● **What needs to be done**
Using the records below, transcribe word for word the stretch from the line that contains "Государственные и муниципальные" through the line that contains "Martin Bezdečík", both end lines included, and nothing else.

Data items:
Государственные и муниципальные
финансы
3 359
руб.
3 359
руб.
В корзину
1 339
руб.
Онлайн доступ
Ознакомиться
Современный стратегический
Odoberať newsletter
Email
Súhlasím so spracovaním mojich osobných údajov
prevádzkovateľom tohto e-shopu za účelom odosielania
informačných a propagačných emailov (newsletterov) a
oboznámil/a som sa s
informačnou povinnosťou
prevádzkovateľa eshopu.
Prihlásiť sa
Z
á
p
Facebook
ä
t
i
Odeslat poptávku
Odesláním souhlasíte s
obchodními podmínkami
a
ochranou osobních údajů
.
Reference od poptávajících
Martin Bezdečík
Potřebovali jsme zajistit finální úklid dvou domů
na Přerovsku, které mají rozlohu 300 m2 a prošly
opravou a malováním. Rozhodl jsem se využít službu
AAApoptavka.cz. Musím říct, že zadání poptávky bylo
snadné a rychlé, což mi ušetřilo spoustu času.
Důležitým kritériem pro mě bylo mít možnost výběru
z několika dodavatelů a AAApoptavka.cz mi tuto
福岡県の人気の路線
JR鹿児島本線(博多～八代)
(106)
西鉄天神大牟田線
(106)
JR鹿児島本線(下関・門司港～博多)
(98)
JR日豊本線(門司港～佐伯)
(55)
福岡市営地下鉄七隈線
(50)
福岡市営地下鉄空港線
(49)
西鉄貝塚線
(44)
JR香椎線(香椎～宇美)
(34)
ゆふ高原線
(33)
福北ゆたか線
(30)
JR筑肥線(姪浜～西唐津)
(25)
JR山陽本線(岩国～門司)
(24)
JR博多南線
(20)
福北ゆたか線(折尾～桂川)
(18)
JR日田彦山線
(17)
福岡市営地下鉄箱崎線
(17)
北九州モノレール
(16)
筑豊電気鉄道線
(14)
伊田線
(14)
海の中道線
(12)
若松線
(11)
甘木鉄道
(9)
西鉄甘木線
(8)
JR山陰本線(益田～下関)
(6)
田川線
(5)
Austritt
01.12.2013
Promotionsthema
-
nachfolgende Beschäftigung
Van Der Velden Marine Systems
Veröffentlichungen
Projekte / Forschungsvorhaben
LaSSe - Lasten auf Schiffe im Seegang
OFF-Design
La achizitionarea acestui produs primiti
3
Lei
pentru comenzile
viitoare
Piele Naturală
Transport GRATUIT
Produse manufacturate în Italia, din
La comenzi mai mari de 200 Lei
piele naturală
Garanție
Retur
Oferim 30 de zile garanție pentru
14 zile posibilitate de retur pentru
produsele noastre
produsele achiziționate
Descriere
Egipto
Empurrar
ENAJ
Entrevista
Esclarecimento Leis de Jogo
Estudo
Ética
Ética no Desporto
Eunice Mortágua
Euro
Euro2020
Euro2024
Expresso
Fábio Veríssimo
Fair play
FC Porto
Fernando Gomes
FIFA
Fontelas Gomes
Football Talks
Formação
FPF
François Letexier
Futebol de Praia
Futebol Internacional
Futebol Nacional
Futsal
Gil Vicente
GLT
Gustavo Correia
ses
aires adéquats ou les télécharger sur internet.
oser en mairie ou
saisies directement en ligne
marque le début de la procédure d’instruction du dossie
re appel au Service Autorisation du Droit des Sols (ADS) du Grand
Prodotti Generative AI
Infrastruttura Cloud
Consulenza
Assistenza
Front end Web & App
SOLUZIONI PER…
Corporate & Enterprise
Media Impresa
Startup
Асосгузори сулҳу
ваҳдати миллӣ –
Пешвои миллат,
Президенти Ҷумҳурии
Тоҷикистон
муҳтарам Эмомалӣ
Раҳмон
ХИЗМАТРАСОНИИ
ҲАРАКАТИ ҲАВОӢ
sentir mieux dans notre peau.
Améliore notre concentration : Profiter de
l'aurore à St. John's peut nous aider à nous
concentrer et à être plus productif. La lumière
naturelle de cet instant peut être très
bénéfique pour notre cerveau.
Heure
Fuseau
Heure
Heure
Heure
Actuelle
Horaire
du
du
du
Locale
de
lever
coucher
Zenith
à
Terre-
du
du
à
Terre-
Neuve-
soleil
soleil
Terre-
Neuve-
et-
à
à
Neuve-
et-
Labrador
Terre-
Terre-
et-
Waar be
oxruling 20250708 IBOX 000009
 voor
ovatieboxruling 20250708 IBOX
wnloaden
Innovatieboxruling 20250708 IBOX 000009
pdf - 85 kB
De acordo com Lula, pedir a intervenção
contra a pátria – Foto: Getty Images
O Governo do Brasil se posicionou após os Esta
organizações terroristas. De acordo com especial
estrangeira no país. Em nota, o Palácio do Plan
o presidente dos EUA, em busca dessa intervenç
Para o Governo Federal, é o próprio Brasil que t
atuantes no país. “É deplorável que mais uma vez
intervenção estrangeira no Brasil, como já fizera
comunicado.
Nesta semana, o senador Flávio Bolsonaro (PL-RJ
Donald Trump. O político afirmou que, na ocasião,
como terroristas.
---
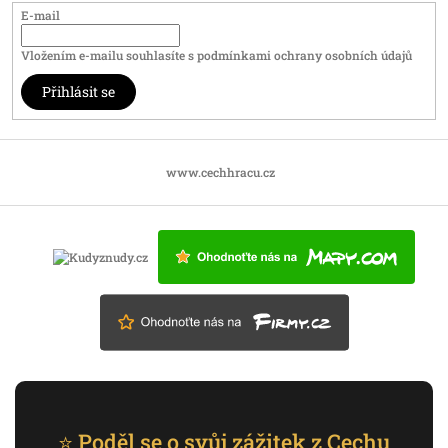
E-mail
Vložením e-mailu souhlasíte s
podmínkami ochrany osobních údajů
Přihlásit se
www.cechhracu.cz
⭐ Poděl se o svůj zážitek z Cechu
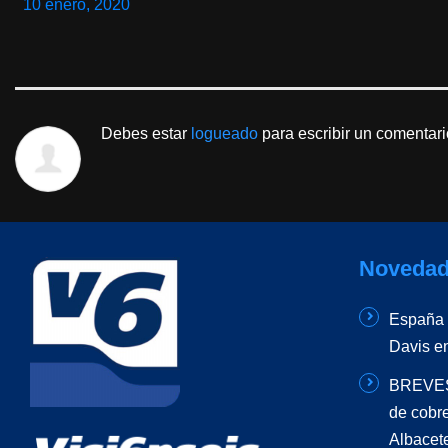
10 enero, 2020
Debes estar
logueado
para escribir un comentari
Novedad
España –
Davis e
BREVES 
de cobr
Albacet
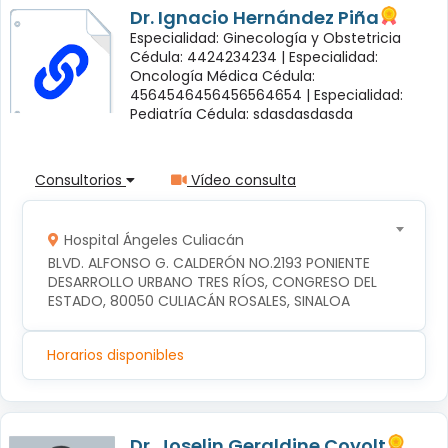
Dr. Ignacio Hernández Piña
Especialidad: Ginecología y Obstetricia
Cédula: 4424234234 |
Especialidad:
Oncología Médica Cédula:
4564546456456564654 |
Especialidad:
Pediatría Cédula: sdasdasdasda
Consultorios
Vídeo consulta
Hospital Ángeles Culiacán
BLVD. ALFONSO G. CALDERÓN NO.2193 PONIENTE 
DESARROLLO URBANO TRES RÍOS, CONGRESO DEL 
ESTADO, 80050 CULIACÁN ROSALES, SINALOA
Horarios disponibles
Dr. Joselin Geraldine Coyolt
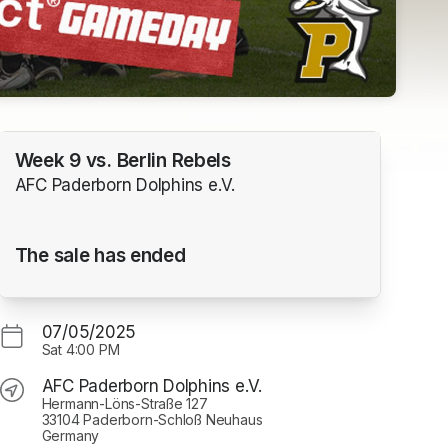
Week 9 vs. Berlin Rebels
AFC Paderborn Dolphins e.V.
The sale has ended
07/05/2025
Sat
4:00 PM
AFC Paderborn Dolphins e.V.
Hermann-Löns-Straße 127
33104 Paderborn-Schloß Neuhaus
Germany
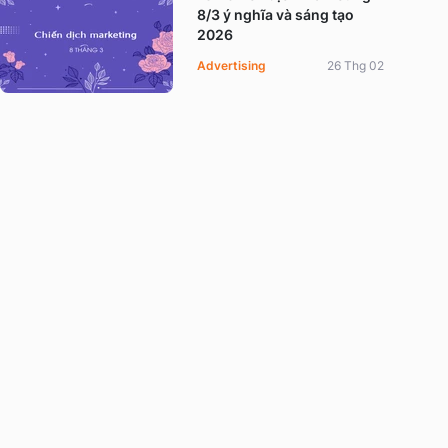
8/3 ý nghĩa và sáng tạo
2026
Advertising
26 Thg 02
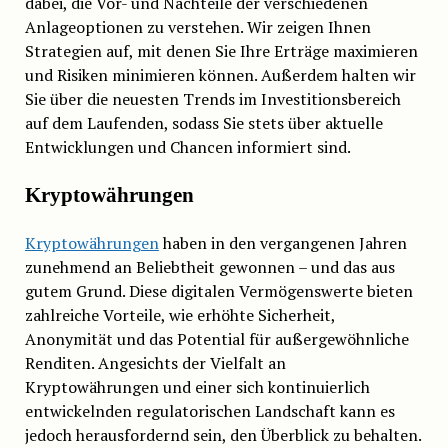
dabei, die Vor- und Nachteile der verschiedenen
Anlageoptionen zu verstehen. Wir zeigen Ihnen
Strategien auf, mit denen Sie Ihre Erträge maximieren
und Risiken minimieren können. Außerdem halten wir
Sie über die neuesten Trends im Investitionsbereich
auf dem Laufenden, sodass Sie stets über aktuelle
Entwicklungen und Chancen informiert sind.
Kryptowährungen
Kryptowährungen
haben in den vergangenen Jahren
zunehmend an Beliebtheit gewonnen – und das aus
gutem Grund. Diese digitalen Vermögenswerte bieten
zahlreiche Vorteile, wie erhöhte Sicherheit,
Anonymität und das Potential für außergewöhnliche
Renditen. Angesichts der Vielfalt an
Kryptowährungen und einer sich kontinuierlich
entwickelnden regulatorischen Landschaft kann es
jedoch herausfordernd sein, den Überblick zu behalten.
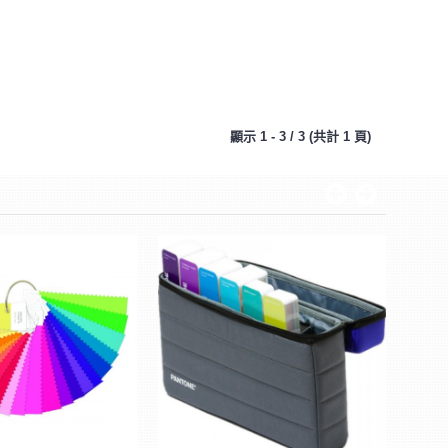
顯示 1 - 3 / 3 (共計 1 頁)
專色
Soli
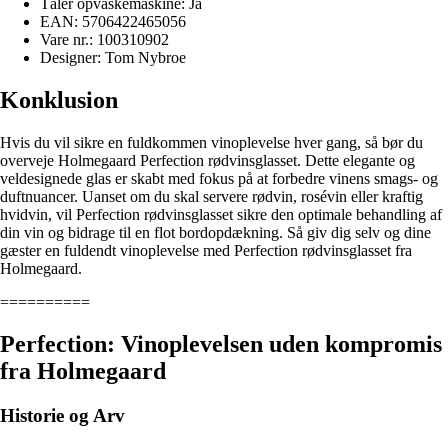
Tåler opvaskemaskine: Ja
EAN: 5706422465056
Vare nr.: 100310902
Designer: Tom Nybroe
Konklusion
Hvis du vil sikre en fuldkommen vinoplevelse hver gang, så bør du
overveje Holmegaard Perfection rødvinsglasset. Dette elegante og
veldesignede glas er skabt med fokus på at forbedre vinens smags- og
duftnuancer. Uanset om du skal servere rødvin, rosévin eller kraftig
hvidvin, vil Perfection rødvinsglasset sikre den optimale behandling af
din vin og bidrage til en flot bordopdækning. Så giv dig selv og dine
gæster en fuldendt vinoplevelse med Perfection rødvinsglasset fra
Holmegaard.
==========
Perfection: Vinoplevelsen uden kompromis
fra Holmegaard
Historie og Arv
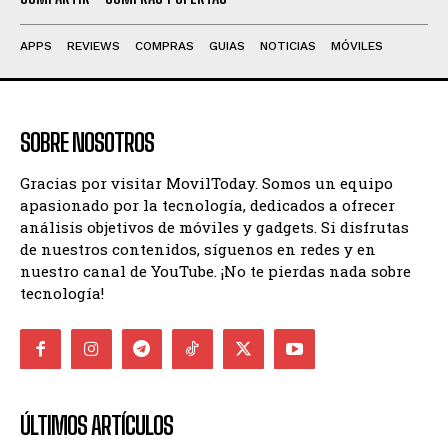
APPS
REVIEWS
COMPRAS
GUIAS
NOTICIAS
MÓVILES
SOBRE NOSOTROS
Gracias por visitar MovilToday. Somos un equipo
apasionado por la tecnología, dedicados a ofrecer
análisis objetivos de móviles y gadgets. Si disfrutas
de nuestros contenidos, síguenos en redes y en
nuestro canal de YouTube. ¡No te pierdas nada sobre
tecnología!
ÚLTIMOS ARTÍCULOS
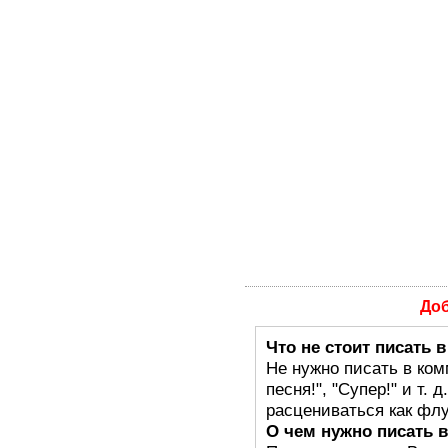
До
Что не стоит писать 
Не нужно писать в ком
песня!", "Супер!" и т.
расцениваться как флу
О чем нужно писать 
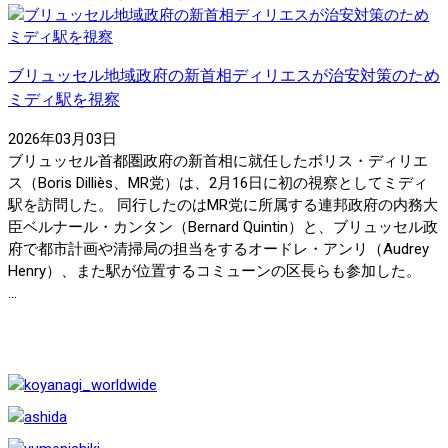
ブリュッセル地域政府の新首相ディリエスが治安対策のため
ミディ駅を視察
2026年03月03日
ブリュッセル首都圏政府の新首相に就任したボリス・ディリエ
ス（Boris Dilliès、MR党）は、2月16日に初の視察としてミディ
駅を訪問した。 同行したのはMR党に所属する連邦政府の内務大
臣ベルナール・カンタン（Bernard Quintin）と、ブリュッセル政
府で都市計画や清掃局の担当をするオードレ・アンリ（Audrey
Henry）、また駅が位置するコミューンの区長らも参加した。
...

● **Task output**
Государственные и муниципальные
финансы
3 359
руб.
3 359
руб.
В корзину
1 339
руб.
Онлайн доступ
Ознакомиться
Современный стратегический
Odoberať newsletter
Email
Súhlasím so spracovaním mojich osobných údajov
prevádzkovateľom tohto e-shopu za účelom odosielania
informačných a propagačných emailov (newsletterov) a
oboznámil/a som sa s
informačnou povinnosťou
prevádzkovateľa eshopu.
Prihlásiť sa
Z
á
p
Facebook
ä
t
i
Odeslat poptávku
Odesláním souhlasíte s
obchodními podmínkami
a
ochranou osobních údajů
.
Reference od poptávajících
Martin Bezdečík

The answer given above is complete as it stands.